Are medications categorized as 'green' necessarily the best drug for me with no side effects?

Modified on Wed, 20 Apr 2022 at 04:42 PM

All drugs come with possible side effects, although some people will experience more side effects with certain drugs than others. Sometimes side effects are driven by gene variants you carry that result in your body being unable to process the drug as expected, while with some drugs side effects may still occur even if your body is processing the drug “normally”.

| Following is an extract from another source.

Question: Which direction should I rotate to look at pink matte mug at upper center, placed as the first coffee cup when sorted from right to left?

The goal of prescribing according to pharmacogenetic insights is to increase the likelihood that you will find treatment success faster (i.e. avoid multiple cycles of trial and error) while minimizing the chance of side effects. If a medication falls into the 'green' category for you, this simply means that we have not identified any gene variants that suggest that you will respond to that medication differently from most people/”he average person”. The standard precautions for the medications still apply, and it is still possible that you may experience some side effects. If a drug is categorized as 'green' it does not guarantee that the medication will work well for you, nor that it will not cause any unwanted side effects.

Another factor to consider is that pharmacogenetics is only one piece of the puzzle. We know drug metabolism is affected by many factors, such as smoking, diet, liver function, kidney function, age, gender, and other drugs. You and your health care provider(s) need to evaluate the whole picture to determine the best course of action in your care.